A nonconducting ring with a radius of 11.5 cm is uniformly charged with a total positive charge of 10.0 µC. The ring rotates at a constant angular speed of 18.0 rad/s about an axis through its center, perpendicular to the plane of the ring. What is the magnitude of the magnetic field on the axis of the ring 5.00 cm from its center?

Answer 1

Answer:

$B=1.21*10^{-10}T$

Explanation:

The magnitude of the magnetic field on the axis of the ring is given by:

$B=\frac{\mu_0 IR^2}{2(r^2+R^2)^{\frac{3}{2}}}(1)$

$\mu_0$ is the permeability of free space, $I$ is the flowing current  through the ring, $R$ is the ring's radius and $r$ is the distance to the center of the ring.

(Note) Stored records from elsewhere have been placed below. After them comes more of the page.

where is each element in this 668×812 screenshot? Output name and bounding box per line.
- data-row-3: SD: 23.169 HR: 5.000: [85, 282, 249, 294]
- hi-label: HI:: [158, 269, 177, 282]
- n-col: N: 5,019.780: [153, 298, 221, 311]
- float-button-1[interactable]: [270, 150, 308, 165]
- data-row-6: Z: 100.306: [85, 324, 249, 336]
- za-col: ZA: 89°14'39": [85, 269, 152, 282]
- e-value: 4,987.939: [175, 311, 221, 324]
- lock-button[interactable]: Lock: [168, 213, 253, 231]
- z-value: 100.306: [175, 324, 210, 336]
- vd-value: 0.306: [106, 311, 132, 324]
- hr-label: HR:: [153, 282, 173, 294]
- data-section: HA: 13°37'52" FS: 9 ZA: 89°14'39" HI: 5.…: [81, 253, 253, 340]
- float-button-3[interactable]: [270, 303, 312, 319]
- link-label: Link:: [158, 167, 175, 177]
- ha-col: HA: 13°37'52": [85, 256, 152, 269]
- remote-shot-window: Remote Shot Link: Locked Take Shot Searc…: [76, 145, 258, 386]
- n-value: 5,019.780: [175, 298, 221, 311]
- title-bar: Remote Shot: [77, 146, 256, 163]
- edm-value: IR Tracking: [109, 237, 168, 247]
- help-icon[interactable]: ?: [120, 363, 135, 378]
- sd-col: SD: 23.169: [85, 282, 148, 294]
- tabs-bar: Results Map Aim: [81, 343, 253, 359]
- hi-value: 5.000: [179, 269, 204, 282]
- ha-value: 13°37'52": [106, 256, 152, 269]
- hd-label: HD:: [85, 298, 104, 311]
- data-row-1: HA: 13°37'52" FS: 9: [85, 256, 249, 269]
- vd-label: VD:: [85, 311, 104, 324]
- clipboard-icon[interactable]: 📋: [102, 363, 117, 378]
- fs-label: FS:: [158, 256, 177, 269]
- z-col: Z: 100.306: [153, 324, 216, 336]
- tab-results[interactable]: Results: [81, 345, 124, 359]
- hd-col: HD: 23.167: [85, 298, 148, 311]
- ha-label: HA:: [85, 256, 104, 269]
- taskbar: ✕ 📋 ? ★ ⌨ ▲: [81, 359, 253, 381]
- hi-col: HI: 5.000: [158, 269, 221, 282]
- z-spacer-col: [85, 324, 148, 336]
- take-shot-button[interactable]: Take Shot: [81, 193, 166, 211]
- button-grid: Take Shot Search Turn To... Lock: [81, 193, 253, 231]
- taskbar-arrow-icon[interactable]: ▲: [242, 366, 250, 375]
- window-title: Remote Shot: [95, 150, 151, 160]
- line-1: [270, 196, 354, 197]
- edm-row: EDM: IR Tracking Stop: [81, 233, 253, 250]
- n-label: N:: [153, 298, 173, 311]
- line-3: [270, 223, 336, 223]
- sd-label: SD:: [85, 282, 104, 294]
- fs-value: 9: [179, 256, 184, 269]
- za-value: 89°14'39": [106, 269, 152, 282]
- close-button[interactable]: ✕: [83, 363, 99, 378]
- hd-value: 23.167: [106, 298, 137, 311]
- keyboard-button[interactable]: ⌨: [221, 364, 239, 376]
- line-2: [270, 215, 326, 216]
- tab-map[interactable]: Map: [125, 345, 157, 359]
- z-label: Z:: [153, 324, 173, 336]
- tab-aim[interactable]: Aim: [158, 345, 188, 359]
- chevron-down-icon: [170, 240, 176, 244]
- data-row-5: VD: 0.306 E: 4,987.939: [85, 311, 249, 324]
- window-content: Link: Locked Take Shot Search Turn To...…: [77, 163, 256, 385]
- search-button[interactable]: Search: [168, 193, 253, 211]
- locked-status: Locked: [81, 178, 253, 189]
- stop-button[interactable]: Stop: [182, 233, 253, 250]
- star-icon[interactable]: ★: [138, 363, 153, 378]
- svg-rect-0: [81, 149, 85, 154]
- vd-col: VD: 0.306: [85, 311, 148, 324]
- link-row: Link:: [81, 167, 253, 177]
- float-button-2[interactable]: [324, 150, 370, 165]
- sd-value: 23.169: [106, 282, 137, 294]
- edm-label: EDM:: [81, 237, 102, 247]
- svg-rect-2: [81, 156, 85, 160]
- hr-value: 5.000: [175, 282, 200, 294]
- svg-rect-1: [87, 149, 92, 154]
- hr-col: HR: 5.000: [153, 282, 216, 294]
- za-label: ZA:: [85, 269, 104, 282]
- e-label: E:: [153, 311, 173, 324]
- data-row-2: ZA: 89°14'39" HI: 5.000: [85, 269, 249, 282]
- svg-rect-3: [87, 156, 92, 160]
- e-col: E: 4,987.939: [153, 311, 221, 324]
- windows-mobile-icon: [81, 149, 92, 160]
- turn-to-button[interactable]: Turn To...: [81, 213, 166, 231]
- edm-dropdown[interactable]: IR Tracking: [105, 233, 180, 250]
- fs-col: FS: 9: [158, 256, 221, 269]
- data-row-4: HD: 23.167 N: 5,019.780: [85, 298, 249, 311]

The flowing current  through the ring is defined as the ring's charge divided into the time taken by the charge to complete one revolution, that is, the period $T=\frac{2\pi}{\omega}$. So, we have:

$I=\frac{q}{T}\\I=\frac{q}{\frac{2\pi}{\omega}}\\\\I=\frac{\omega q}{2\pi}\\I=\frac{18\frac{rad}{s}(10*10^{-6}C)}{2\pi}\\I=2.87*10^{-5}A$

Now, replacing in (1):

$B=\frac{(4\pi*10^{-7}\frac{T\cdot m}{A})(2.87*10^{-5}A)(0.115m)^2}{2((0.05m)^2+(0.115m)^2)^{\frac{3}{2}}}\\B=1.21*10^{-10}T$